#### Your assignment:
Look through the listing below and report every line that contains "Heiliger".

-------------------------

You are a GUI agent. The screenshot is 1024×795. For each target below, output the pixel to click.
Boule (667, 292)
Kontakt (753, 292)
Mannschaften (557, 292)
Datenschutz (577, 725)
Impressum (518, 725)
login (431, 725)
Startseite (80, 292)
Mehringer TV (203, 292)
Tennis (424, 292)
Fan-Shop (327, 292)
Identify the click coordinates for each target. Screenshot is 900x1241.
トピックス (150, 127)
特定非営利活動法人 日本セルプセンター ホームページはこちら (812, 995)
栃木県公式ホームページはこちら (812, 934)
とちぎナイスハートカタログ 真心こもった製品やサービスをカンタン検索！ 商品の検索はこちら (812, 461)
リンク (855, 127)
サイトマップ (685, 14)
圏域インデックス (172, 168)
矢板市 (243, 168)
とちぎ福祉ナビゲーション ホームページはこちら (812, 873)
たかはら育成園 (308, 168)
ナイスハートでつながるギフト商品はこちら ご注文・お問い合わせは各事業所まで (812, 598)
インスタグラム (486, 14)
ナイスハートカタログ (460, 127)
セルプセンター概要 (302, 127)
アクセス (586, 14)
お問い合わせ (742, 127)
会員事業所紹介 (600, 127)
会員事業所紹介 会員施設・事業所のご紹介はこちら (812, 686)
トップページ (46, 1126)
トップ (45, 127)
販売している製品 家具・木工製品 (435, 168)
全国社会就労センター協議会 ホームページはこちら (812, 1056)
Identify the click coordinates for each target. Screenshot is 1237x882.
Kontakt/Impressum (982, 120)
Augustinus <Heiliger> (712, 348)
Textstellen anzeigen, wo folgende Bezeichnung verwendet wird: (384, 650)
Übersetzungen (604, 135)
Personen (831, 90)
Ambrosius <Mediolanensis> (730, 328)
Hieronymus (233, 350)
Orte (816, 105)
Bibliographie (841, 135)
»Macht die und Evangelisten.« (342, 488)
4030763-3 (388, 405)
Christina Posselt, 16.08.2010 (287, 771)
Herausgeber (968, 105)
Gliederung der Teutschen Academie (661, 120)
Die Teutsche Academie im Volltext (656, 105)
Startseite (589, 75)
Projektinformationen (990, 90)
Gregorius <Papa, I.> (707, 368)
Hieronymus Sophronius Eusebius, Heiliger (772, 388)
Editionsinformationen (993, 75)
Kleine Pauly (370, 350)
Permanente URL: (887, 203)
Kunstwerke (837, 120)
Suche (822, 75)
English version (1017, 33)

-------------------------

#### Task result:
Augustinus <Heiliger> (712, 348)
Hieronymus Sophronius Eusebius, Heiliger (772, 388)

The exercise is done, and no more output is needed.